YOUR ASSIGNMENT:
Every line from the beginning of the data through the line containing "Michael Tremer (1294, 153)" should be reproduced exactly, and no further lines should be output.
Segment Start: DATASET EXTRACT
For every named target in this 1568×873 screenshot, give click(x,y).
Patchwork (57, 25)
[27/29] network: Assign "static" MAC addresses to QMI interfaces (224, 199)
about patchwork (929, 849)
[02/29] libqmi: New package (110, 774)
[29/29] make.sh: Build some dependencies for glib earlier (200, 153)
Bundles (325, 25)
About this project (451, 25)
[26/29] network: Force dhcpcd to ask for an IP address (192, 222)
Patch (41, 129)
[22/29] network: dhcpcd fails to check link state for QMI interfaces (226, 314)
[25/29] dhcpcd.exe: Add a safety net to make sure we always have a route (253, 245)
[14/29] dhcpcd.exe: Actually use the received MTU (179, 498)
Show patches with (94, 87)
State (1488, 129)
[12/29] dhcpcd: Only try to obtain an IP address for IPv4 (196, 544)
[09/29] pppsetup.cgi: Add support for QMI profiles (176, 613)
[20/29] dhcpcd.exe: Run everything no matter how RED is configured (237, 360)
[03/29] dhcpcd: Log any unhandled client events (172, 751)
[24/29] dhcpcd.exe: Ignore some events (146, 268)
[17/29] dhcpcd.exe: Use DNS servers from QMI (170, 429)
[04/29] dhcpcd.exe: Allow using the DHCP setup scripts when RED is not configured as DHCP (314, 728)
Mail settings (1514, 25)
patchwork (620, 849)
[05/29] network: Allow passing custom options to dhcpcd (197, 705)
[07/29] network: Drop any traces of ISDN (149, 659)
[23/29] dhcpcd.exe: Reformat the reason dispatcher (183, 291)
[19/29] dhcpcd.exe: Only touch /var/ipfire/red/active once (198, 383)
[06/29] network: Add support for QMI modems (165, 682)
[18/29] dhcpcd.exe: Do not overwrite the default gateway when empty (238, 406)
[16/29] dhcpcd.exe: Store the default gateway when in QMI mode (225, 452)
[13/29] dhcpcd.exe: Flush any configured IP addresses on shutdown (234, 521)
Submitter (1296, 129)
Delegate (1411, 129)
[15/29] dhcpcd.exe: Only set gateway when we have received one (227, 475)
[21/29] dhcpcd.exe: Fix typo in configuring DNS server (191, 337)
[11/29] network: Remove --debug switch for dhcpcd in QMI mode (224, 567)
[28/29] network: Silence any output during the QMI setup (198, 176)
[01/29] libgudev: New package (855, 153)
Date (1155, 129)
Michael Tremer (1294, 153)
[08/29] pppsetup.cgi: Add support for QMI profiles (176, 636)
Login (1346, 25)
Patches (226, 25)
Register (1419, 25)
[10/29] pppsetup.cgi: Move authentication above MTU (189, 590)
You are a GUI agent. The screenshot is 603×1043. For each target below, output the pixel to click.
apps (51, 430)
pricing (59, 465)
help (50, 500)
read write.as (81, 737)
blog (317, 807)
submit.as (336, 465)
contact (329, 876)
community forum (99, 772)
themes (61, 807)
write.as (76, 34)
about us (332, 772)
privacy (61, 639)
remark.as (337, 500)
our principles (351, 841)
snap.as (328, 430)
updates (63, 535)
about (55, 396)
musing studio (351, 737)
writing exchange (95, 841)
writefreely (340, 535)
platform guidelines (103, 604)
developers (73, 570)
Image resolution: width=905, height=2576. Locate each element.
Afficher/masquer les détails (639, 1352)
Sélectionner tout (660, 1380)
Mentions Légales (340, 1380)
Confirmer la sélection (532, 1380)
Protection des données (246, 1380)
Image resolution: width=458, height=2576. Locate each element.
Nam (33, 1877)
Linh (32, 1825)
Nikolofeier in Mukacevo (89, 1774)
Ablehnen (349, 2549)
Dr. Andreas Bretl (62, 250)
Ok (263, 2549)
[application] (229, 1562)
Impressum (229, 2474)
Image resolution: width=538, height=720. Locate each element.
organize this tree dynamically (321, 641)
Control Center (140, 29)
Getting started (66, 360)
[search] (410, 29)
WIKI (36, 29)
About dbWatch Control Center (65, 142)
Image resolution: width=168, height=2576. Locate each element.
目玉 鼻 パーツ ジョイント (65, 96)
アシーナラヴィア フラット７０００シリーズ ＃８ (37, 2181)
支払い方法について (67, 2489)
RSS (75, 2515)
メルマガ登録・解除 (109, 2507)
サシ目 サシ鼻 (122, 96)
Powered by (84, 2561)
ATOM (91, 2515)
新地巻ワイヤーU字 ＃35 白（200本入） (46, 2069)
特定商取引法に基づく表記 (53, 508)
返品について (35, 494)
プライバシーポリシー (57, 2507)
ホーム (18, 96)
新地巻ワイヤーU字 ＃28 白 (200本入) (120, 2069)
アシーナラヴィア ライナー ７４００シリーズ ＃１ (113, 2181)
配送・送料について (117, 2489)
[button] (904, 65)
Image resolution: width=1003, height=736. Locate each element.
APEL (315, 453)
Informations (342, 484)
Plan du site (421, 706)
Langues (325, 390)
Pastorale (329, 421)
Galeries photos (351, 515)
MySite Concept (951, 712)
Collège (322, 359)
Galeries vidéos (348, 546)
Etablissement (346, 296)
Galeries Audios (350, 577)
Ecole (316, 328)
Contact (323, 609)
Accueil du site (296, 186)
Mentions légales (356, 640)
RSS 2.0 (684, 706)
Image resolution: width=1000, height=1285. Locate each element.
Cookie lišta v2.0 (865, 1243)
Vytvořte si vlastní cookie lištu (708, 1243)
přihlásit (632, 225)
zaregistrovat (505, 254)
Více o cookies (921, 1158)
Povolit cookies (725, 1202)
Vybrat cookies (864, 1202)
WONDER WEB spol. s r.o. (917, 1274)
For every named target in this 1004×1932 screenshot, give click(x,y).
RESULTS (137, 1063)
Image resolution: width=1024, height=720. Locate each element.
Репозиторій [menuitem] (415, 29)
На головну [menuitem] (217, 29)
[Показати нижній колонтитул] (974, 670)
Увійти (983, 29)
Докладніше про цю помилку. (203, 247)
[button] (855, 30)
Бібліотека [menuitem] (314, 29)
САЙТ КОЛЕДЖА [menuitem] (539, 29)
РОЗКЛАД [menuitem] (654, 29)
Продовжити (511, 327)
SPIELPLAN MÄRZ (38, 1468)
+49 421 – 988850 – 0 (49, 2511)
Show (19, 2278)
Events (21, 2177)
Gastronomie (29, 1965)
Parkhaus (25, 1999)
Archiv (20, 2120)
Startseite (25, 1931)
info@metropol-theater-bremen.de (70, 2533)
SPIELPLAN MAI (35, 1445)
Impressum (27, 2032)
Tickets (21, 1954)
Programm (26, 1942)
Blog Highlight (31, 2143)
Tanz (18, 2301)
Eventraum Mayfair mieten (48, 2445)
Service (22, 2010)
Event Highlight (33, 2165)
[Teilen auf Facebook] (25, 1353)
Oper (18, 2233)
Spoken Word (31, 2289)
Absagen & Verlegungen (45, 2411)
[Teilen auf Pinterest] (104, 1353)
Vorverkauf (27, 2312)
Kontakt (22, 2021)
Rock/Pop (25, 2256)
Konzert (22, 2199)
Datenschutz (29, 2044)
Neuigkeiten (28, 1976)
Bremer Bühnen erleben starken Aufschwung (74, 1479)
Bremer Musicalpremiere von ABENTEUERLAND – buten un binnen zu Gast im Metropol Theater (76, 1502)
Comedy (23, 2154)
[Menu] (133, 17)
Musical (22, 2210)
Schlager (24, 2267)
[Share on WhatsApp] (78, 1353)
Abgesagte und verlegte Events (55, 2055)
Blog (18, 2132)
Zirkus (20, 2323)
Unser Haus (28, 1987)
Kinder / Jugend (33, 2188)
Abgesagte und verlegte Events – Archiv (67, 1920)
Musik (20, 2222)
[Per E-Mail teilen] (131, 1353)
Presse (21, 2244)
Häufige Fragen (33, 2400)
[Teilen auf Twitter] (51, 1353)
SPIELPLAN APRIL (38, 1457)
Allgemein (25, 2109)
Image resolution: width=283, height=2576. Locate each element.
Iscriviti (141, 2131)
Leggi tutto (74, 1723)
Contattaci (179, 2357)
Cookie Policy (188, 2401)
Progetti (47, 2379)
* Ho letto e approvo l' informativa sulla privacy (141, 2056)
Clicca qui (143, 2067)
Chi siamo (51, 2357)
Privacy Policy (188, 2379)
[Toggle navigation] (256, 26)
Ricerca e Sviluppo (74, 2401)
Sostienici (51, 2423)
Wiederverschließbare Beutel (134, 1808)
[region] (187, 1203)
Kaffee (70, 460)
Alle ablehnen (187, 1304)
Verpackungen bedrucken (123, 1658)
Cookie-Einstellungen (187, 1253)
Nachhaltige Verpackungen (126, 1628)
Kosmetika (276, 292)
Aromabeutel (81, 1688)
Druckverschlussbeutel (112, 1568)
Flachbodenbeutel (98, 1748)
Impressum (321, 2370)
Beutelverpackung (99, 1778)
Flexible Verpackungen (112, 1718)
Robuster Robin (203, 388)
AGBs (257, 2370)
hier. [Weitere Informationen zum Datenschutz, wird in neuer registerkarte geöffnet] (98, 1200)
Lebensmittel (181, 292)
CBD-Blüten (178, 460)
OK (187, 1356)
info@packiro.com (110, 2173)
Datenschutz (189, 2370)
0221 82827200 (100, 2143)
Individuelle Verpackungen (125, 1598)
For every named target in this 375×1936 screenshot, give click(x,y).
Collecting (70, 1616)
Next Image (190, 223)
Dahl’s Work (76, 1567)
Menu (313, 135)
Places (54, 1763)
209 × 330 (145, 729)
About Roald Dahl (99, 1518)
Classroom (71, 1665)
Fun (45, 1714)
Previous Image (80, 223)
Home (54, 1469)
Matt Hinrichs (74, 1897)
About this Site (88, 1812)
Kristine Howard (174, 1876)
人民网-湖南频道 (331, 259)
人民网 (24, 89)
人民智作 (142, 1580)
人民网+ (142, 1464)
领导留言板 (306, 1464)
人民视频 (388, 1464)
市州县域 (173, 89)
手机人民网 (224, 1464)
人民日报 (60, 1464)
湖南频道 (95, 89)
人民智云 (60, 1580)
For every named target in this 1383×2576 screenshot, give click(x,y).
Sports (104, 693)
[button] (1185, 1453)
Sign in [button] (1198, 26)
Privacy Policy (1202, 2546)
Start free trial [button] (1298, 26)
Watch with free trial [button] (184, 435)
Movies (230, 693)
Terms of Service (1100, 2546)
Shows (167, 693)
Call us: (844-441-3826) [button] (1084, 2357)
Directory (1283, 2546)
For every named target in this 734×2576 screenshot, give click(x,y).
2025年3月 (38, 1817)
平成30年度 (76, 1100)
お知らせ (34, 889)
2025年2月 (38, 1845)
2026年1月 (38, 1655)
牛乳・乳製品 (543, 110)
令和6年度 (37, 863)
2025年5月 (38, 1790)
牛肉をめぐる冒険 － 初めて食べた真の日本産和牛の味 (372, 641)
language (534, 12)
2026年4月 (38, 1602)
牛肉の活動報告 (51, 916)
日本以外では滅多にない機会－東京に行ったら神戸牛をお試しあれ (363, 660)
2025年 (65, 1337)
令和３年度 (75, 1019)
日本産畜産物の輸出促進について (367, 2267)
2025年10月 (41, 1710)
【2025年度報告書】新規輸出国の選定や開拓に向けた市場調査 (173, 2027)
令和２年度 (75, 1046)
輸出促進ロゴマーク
Segment End: DATASET EXTRACT
ANSWER BOX:
For every named target in this 1568×873 screenshot, give click(x,y).
Patchwork (57, 25)
[27/29] network: Assign "static" MAC addresses to QMI interfaces (224, 199)
about patchwork (929, 849)
[02/29] libqmi: New package (110, 774)
[29/29] make.sh: Build some dependencies for glib earlier (200, 153)
Bundles (325, 25)
About this project (451, 25)
[26/29] network: Force dhcpcd to ask for an IP address (192, 222)
Patch (41, 129)
[22/29] network: dhcpcd fails to check link state for QMI interfaces (226, 314)
[25/29] dhcpcd.exe: Add a safety net to make sure we always have a route (253, 245)
[14/29] dhcpcd.exe: Actually use the received MTU (179, 498)
Show patches with (94, 87)
State (1488, 129)
[12/29] dhcpcd: Only try to obtain an IP address for IPv4 (196, 544)
[09/29] pppsetup.cgi: Add support for QMI profiles (176, 613)
[20/29] dhcpcd.exe: Run everything no matter how RED is configured (237, 360)
[03/29] dhcpcd: Log any unhandled client events (172, 751)
[24/29] dhcpcd.exe: Ignore some events (146, 268)
[17/29] dhcpcd.exe: Use DNS servers from QMI (170, 429)
[04/29] dhcpcd.exe: Allow using the DHCP setup scripts when RED is not configured as DHCP (314, 728)
Mail settings (1514, 25)
patchwork (620, 849)
[05/29] network: Allow passing custom options to dhcpcd (197, 705)
[07/29] network: Drop any traces of ISDN (149, 659)
[23/29] dhcpcd.exe: Reformat the reason dispatcher (183, 291)
[19/29] dhcpcd.exe: Only touch /var/ipfire/red/active once (198, 383)
[06/29] network: Add support for QMI modems (165, 682)
[18/29] dhcpcd.exe: Do not overwrite the default gateway when empty (238, 406)
[16/29] dhcpcd.exe: Store the default gateway when in QMI mode (225, 452)
[13/29] dhcpcd.exe: Flush any configured IP addresses on shutdown (234, 521)
Submitter (1296, 129)
Delegate (1411, 129)
[15/29] dhcpcd.exe: Only set gateway when we have received one (227, 475)
[21/29] dhcpcd.exe: Fix typo in configuring DNS server (191, 337)
[11/29] network: Remove --debug switch for dhcpcd in QMI mode (224, 567)
[28/29] network: Silence any output during the QMI setup (198, 176)
[01/29] libgudev: New package (855, 153)
Date (1155, 129)
Michael Tremer (1294, 153)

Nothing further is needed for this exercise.